A análise foi realizada sobre a execução do programa em 2025, após a descentralização de recursos entre a Secretaria de Estado de Desenvolvimento Social e Direitos Humanos (SEDSODH) e a Universidade do Estado do Rio de Janeiro (UERJ).
Um dos principais apontamentos envolve 49 servidores da UERJ e da SEDSODH que receberam remuneração adicional durante 2025.
Segundo a auditoria, os pagamentos somaram R$ 2,92 milhões e não teriam respaldo legal para serem realizados.
O cruzamento de dados também identificou que 59 dos 113 beneficiários já eram servidores ativos e recebiam remuneração regular da UERJ nos mesmos meses em que receberam os valores questionados. Nesse grupo, os pagamentos chegaram a R$ 911,4 mil.
A auditoria também apontou que R$ 1,53 milhão dos recursos do Empoderadas foram utilizados para bancar despesas de seis estruturas administrativas e projetos da UERJ que, segundo o relatório, não tinham relação com o programa.
Entre os gastos estão recursos destinados ao GT-eSocial, apoio à administração de projetos, residência médica, sistemas acadêmicos e um seminário de saúde mental.
Para os auditores, a utilização desses valores pode caracterizar desvio de finalidade.
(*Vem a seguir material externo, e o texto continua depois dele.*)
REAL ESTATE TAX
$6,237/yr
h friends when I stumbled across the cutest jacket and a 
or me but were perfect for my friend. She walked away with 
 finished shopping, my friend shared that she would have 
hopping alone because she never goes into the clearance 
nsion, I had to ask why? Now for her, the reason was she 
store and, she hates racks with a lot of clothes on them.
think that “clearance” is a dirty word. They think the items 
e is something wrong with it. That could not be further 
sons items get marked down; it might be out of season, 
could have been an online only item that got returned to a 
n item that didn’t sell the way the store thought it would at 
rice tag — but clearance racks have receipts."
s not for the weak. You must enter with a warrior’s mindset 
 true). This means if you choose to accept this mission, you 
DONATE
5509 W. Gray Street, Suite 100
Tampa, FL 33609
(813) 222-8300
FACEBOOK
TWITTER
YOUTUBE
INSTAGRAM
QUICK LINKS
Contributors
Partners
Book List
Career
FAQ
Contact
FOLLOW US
O relatório também encontrou problemas nos controles sobre os profissionais, polos de atendimento e resultados do Empoderadas.
Segundo a auditoria, não havia vinculação nominal dos colaboradores aos polos ou às atividades realizadas. Também foram identificadas divergências no número de unidades: um relatório apontava 63 polos, enquanto o site oficial informava 58.
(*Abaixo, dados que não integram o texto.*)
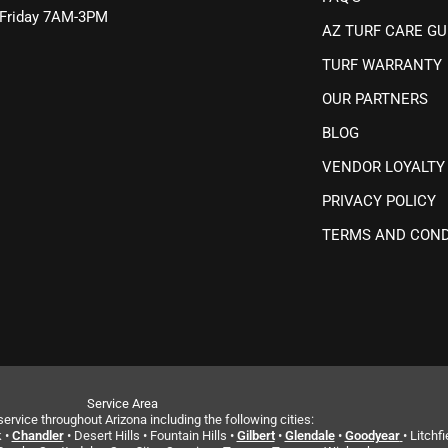
Friday 7AM-3PM
AZ TURF CARE GU
TURF WARRANTY
OUR PARTNERS
BLOG
VENDOR LOYALTY
PRIVACY POLICY
TERMS AND COND
Service Area
ervice throughout Arizona including the following cities:
 •
Chandler
• Desert Hills • Fountain Hills •
Gilbert
•
Glendale
•
Goodyear
• Litchfi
Os auditores afirmam que essas inconsistências dificultam a comprovação das atividades realizadas e dos resultados alcançados.
Outro ponto questionado envolve a comunicação digital do programa. Segundo a auditoria, um indicador de desempenho utilizou conjuntamente o alcance do perfil institucional do Empoderadas e o perfil pessoal da superintendente Érica Paes no Instagram.
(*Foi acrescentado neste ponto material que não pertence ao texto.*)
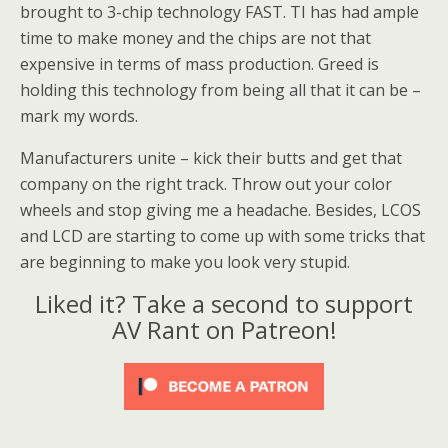
brought to 3-chip technology FAST. TI has had ample
time to make money and the chips are not that
expensive in terms of mass production. Greed is
holding this technology from being all that it can be –
mark my words.
Manufacturers unite – kick their butts and get that
company on the right track. Throw out your color
wheels and stop giving me a headache. Besides, LCOS
and LCD are starting to come up with some tricks that
are beginning to make you look very stupid.
Liked it? Take a second to support
AV Rant on Patreon!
O relatório questiona a utilização de um perfil pessoal para medir resultados de uma política pública financiada com recursos públicos.
A auditoria também aponta uma possível falta de segregação de funções, já que a mesma servidora apareceria como titular do perfil, fonte dos dados e responsável pela assinatura do relatório que certificou o resultado.
Os apontamentos surgem em meio à suspensão do Programa Empoderadas. A UERJ interrompeu a execução da iniciativa após alegar atraso nos repasses do governo estadual.
O governo informou que o resultado da auditoria será encaminhado ao Ministério Público do Estado do Rio de Janeiro (MPRJ), Ministério Público do Trabalho (MPT) e Tribunal de Contas do Estado (TCE-RJ).
O relatório aponta irregularidades e valores questionados, mas a existência de eventual dano aos cofres públicos e a responsabilização dos envolvidos ainda dependem das apurações dos órgãos de controle.